If you’re drenched in sweat by the time you reach the camp site, change into dry clothes once you set up camp.
4. If you feel sick or if you develop cramps during the climb, don’t hesitate to ask the guide to stop so first-aid can be administered. Do not be a liability by keeping silent about your condition; remember that a sick or injured person is a liability and a safety hazard for the team.

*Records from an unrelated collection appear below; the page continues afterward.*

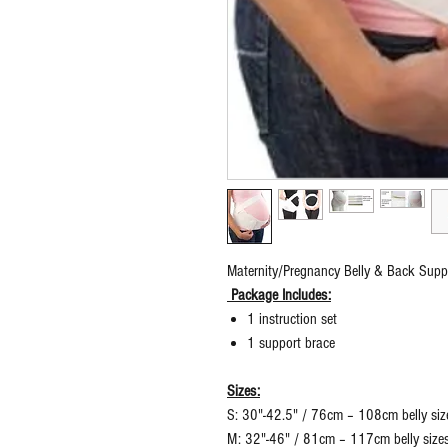
Maternity/Pregnancy Belly & Back Suppo
Package Includes:
1 instruction set
1 support brace
Sizes:
S: 30"-42.5" / 76cm – 108cm belly siz
M: 32"-46" / 81cm – 117cm belly size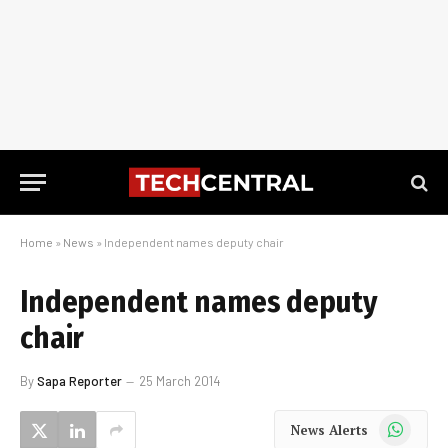
Home
»
News
»
Independent names deputy chair
Independent names deputy
chair
By
Sapa Reporter
25 March 2014
WhatsApp
News Alerts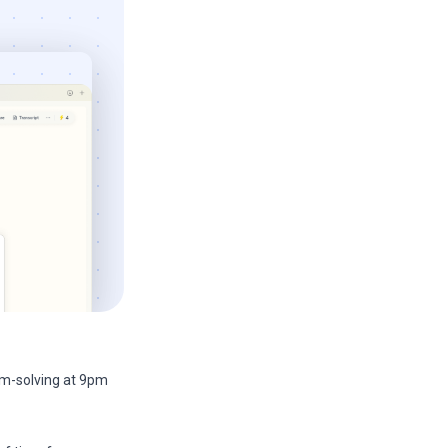
m-solving at 9pm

5. Do not hesitate to crawl or to brace yourself down a difficult section of a trail if that seems to be the safest way for you to negotiate that section. Don’t follow your guide’s footing simply because the trek seems easy for them. Remember they climb that mountain frequently and are familiar with the trail features.
6. Mt. Madjaas’s forest is truly ancient. Thus, before gripping or holding roots, branches, and trunks, make sure that they are firm and solid. Many are rotten inside although they appear solid externally. As much as possible, avoid holding shrubs and grasses; they can’t hold your weight.
It is also advisable to wear gloves, armguards, trekking pants, and hiking shoes to protect your limbs from scratches.
7. At the View Deck, True Summit, and False Summit, never stand on the edge! The wind could blow you over the lip, which is deceptively covered in thick foliage. If you want to go to the edge, drop down prone and crawl over at the edge.
8. When climbing, don’t stay too close to the person in front or behind you as rocks may be jarred loose. Spread out and keep a distance of about 5 to 8 meters from each person.
9. Stay in visual range all throughout the climb.
1. Mt. Madjaas is a sacred mountain. Treat it with respect by observing silence and diligently following Leave No Trace principles.
2. Show respect by not making fun of local’s superstitious beliefs regarding Mt. Madjaas.
3. Do not throw anything in the forest.
4. Do not climb the mountain without a permit. It’s not only unethical but also illegal. Prepare to meet stiff sanctions if you do not follow this rule.
5. Include your guide and porter in your meals and socials. They are a part of your team.